See README.md

Meant to explore stats on 5 letter words for starting wordle

In [1]:
import collections
import itertools 
import pprint

import numpy as np
import pandas as pd

## Read in the scabble words and keep just the 5 letter words

In [2]:
words = pd.read_csv('./Collins Scrabble Words (2019).zip', header=None, skiprows=2, names=['words'], dtype=str)
words['len'] = words['words'].str.len()
words = words.loc[words['len'] == 5]
words

Unnamed: 0,words,len
2,AAHED,5.0
6,AALII,5.0
13,AARGH,5.0
16,AARTI,5.0
24,ABACA,5.0
...,...,...
279367,ZUZIM,5.0
279383,ZYGAL,5.0
279421,ZYGON,5.0
279449,ZYMES,5.0


## Reorganize into columns for really simple stats work

In [3]:
for i in range(1, 6): 
    words[i] = words['words'].str[i-1]
words


Unnamed: 0,words,len,1,2,3,4,5
2,AAHED,5.0,A,A,H,E,D
6,AALII,5.0,A,A,L,I,I
13,AARGH,5.0,A,A,R,G,H
16,AARTI,5.0,A,A,R,T,I
24,ABACA,5.0,A,B,A,C,A
...,...,...,...,...,...,...,...
279367,ZUZIM,5.0,Z,U,Z,I,M
279383,ZYGAL,5.0,Z,Y,G,A,L
279421,ZYGON,5.0,Z,Y,G,O,N
279449,ZYMES,5.0,Z,Y,M,E,S


## Get the 4 most common letter in each position

In [4]:
pos = {i:words[i].value_counts().iloc[0:4].index.to_list() for i in range(1, 6)}
pos

{1: ['S', 'C', 'B', 'P'],
 2: ['A', 'O', 'E', 'I'],
 3: ['A', 'R', 'I', 'O'],
 4: ['E', 'A', 'T', 'I'],
 5: ['S', 'E', 'Y', 'D']}

## Make words from these letter

In [5]:
words.set_index('words', inplace=True)

In [6]:
possbile_words = []

for i1, i2, i3, i4, i5 in itertools.product(*[range(len(pos[1]))]*5):
    try:
        wrd = f'{pos[1][i1]}{pos[2][i2]}{pos[3][i3]}{pos[4][i4]}{pos[5][i5]}'
        words.loc[wrd]
        possbile_words.append(wrd)
    except KeyError:  # not a scabble word
        pass
print(len(possbile_words))
print(possbile_words)

79
['SAREE', 'SARED', 'SARIS', 'SORES', 'SOREE', 'SORED', 'SORAS', 'SORTS', 'SOOEY', 'SOOTS', 'SOOTE', 'SOOTY', 'SEATS', 'SERES', 'SERED', 'SEITY', 'SIRES', 'SIREE', 'SIRED', 'SIRIS', 'CAAED', 'CARES', 'CARED', 'CARTS', 'CARTE', 'COATS', 'COATE', 'CORES', 'COREY', 'CORED', 'COITS', 'COOEE', 'COOEY', 'COOED', 'COOTS', 'CERES', 'CERED', 'CERTS', 'CERTY', 'CIRES', 'BAAED', 'BARES', 'BARED', 'BAITS', 'BOATS', 'BORES', 'BOREE', 'BORED', 'BORAS', 'BORTS', 'BORTY', 'BOITE', 'BOOED', 'BOOAY', 'BOOTS', 'BOOTY', 'BEATS', 'BEATY', 'BERES', 'BERAY', 'PARES', 'PARED', 'PARAS', 'PARAE', 'PARTS', 'PARTY', 'PARIS', 'PORES', 'PORED', 'PORAE', 'PORTS', 'PORTY', 'POOED', 'POOTS', 'PEATS', 'PEATY', 'PERES', 'PERTS', 'PERIS']

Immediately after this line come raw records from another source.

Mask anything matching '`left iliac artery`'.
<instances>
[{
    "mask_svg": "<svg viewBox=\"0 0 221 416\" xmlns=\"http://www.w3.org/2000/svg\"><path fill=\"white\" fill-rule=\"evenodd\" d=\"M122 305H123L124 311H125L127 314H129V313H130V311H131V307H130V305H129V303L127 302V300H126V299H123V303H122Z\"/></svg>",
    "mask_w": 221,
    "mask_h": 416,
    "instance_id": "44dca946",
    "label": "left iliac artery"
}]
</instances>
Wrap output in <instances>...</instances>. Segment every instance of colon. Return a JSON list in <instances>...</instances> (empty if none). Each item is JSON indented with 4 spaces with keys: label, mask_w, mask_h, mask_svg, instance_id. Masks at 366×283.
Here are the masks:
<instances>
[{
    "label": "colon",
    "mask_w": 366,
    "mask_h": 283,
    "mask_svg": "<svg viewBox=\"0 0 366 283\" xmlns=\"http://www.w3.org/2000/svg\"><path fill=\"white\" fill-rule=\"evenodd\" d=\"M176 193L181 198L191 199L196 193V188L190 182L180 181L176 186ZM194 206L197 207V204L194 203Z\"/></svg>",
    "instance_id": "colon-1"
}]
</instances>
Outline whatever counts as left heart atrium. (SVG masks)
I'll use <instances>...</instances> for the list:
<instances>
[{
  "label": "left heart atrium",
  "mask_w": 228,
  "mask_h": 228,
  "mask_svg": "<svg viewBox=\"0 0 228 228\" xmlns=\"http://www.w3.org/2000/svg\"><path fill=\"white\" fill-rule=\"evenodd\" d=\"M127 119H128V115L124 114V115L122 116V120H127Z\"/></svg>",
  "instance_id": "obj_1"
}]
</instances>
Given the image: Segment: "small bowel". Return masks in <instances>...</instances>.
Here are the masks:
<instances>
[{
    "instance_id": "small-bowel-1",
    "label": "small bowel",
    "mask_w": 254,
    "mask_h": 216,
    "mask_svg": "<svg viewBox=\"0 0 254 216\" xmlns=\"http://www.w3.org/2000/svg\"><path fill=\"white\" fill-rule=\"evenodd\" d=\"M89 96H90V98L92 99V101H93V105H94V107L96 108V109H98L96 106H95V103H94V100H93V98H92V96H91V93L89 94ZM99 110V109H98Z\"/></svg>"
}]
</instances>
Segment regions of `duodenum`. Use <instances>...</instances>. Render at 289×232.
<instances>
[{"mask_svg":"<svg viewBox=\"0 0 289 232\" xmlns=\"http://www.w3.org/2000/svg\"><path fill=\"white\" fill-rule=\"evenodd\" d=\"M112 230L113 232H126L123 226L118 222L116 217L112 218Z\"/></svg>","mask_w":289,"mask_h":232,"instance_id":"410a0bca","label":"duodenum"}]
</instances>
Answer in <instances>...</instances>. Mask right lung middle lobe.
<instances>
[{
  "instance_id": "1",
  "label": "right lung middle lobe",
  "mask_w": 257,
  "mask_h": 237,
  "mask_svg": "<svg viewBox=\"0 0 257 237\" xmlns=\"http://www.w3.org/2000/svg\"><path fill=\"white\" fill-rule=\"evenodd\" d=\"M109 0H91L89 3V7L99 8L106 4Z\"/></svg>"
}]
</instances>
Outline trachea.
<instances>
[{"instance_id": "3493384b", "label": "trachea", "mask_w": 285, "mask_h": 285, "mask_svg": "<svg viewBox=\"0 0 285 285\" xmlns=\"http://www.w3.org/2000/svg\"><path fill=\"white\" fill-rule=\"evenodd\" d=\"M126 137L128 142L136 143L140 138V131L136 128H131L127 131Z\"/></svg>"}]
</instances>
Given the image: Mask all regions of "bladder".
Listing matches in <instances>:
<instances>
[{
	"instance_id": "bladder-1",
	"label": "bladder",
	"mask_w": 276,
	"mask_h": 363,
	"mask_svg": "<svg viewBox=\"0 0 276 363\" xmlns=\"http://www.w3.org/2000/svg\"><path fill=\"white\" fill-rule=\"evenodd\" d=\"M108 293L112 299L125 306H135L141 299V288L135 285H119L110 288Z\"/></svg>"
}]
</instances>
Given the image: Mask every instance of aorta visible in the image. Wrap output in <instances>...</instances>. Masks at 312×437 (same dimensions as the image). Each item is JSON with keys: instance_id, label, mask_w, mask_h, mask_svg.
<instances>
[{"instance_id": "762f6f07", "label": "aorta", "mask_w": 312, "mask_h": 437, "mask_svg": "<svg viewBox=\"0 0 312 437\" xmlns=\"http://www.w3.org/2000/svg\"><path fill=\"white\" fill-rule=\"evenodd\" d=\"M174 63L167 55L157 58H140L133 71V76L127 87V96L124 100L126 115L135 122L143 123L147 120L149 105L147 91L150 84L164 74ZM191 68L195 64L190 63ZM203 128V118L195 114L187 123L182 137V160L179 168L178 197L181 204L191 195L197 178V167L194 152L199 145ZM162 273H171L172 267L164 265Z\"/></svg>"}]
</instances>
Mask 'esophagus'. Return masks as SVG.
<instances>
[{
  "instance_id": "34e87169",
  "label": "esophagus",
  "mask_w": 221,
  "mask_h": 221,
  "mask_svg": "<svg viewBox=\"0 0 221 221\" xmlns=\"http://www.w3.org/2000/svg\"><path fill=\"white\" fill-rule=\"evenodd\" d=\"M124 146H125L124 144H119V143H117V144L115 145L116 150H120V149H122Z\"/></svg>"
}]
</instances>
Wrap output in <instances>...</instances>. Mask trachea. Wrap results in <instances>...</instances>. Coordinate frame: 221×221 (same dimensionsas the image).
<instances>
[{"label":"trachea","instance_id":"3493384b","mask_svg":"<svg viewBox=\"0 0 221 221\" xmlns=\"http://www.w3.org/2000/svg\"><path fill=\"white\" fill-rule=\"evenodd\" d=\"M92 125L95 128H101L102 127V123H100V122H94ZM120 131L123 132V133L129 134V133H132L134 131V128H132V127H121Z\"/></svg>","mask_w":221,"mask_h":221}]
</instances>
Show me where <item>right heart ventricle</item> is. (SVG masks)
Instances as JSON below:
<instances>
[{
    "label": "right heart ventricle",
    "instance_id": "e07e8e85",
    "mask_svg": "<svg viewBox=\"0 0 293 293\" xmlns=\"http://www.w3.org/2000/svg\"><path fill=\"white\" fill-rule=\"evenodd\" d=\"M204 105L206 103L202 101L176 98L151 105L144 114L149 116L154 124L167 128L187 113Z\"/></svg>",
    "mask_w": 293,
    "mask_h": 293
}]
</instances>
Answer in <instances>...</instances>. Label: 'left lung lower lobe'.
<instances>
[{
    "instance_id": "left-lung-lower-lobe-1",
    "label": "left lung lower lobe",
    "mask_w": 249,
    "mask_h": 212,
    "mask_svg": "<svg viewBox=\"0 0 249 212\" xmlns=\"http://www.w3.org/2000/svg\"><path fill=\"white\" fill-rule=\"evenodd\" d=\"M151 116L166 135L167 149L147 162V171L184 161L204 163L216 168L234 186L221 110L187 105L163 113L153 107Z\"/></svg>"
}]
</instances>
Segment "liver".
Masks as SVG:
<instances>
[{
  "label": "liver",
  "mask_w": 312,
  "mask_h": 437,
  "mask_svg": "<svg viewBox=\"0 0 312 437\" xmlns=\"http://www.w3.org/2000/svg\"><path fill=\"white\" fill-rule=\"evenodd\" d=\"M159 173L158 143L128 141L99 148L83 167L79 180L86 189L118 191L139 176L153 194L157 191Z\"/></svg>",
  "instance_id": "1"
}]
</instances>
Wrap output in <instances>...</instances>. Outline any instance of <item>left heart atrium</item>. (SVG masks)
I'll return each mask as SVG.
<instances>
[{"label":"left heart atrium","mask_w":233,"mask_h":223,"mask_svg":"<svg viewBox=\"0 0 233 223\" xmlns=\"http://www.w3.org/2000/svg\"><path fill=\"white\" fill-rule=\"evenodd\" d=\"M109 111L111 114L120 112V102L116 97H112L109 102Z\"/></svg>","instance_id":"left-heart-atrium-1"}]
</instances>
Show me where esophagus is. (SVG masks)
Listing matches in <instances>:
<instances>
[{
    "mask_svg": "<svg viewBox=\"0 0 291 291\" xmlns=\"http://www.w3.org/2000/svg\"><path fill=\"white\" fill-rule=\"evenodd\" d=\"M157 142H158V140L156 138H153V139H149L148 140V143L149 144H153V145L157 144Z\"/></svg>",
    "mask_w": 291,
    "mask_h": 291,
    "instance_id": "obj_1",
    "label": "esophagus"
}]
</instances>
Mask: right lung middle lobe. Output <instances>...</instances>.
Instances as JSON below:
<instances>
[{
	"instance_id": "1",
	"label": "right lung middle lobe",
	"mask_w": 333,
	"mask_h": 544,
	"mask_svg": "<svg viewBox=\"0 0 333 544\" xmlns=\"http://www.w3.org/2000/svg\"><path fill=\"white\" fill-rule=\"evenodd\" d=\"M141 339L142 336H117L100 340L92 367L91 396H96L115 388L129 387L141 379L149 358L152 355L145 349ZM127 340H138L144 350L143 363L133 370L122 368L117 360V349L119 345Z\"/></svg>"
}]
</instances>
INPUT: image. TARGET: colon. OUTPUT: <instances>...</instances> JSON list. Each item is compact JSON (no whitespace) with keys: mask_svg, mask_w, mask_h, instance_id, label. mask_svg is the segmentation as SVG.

## Cull the list so that we don't have repeated letters


In [7]:
good_words = [v for v in possbile_words if len("".join(set(v)))== 5]
print(len(good_words))
pprint.pprint(good_words)


44
['SARED',
 'SORED',
 'SEITY',
 'SIRED',
 'CARES',
 'CARED',
 'CARTS',
 'CARTE',
 'COATS',
 'COATE',
 'CORES',
 'COREY',
 'CORED',
 'COITS',
 'CERTS',
 'CERTY',
 'CIRES',
 'BARES',
 'BARED',
 'BAITS',
 'BOATS',
 'BORES',
 'BORED',
 'BORAS',
 'BORTS',
 'BORTY',
 'BOITE',
 'BEATS',
 'BEATY',
 'BERAY',
 'PARES',
 'PARED',
 'PARTS',
 'PARTY',
 'PARIS',
 'PORES',
 'PORED',
 'PORAE',
 'PORTS',
 'PORTY',
 'PEATS',
 'PEATY',
 'PERTS',
 'PERIS']


## Score earch word by the rank in each position

In [8]:
scores = []
for w in good_words:
    scores.append([])
    for ii, l in enumerate(w, 1):
        scores[-1].append(pos[ii].index(l))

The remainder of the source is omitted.